- _Task objective_: If an entry contains a picture, omit that picture and transcribe everything else exactly.

***** Recorded data *****

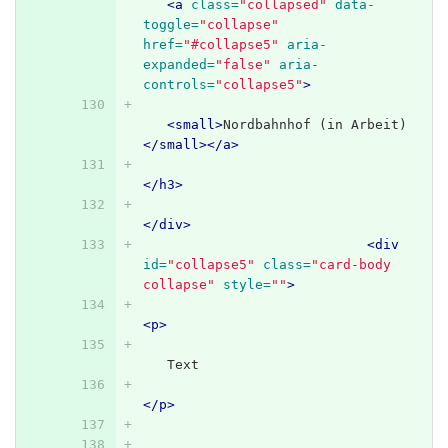
<a
class=
"collapsed"
data-
toggle=
"collapse"
href=
"#collapse5"
aria-
expanded=
"false"
aria-
controls=
"collapse5"
>
<small>
Nordbahnhof (in Arbeit)
</small></a>
</h3>
</div>
<div
id=
"collapse5"
class=
"card-body 
collapse"
style=
""
>
<p>
   Text
</p>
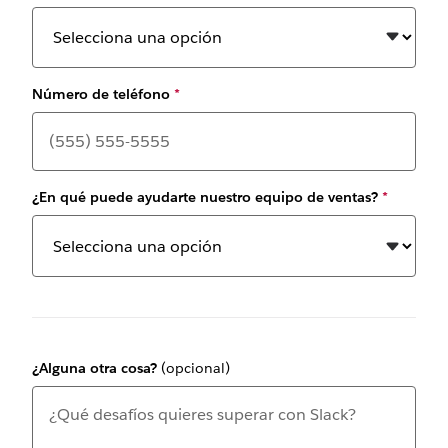
Número de teléfono
*
¿En qué puede ayudarte nuestro equipo de ventas?
*
¿Alguna otra cosa?
(opcional)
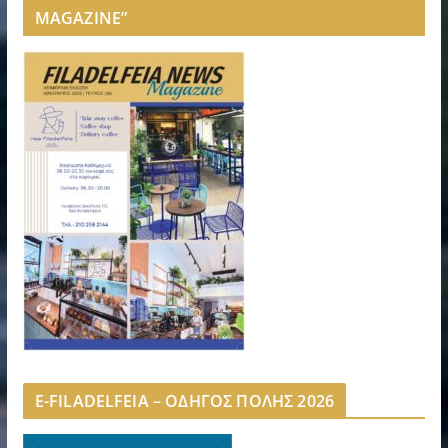
MAGAZINE”
E-FILADELFEIA – ΟΔΗΓΟΣ ΠΟΛΗΣ 2026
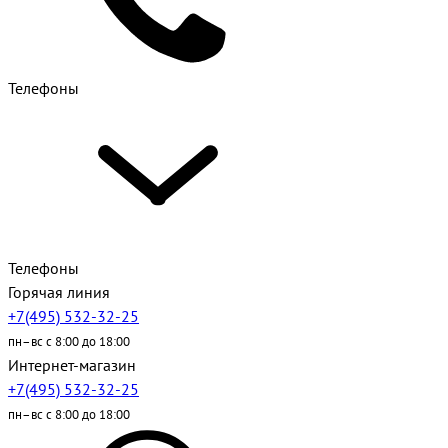
Телефоны
Телефоны
Горячая линия
+7(495) 532-32-25
пн–вс с 8:00 до 18:00
Интернет-магазин
+7(495) 532-32-25
пн–вс с 8:00 до 18:00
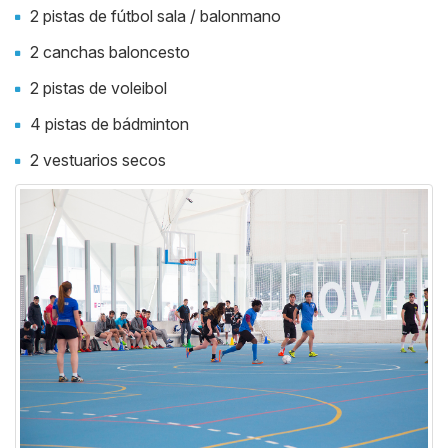
2 pistas de fútbol sala / balonmano
2 canchas baloncesto
2 pistas de voleibol
4 pistas de bádminton
2 vestuarios secos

*****

- _Completed exercise_:
<a
class=
"collapsed"
data-
toggle=
"collapse"
href=
"#collapse5"
aria-
expanded=
"false"
aria-
controls=
"collapse5"
>
<small>
Nordbahnhof (in Arbeit)
</small></a>
</h3>
</div>
<div
id=
"collapse5"
class=
"card-body 
collapse"
style=
""
>
<p>
   Text
</p>
Número de teléfono
*
¿En qué puede ayudarte nuestro equipo de ventas?
*
¿Alguna otra cosa?
(opcional)
MAGAZINE”
E-FILADELFEIA – ΟΔΗΓΟΣ ΠΟΛΗΣ 2026
Телефоны
Телефоны
Горячая линия
+7(495) 532-32-25
пн–вс с 8:00 до 18:00
Интернет-магазин
+7(495) 532-32-25
пн–вс с 8:00 до 18:00
2 pistas de fútbol sala / balonmano
2 canchas baloncesto
2 pistas de voleibol
4 pistas de bádminton
2 vestuarios secos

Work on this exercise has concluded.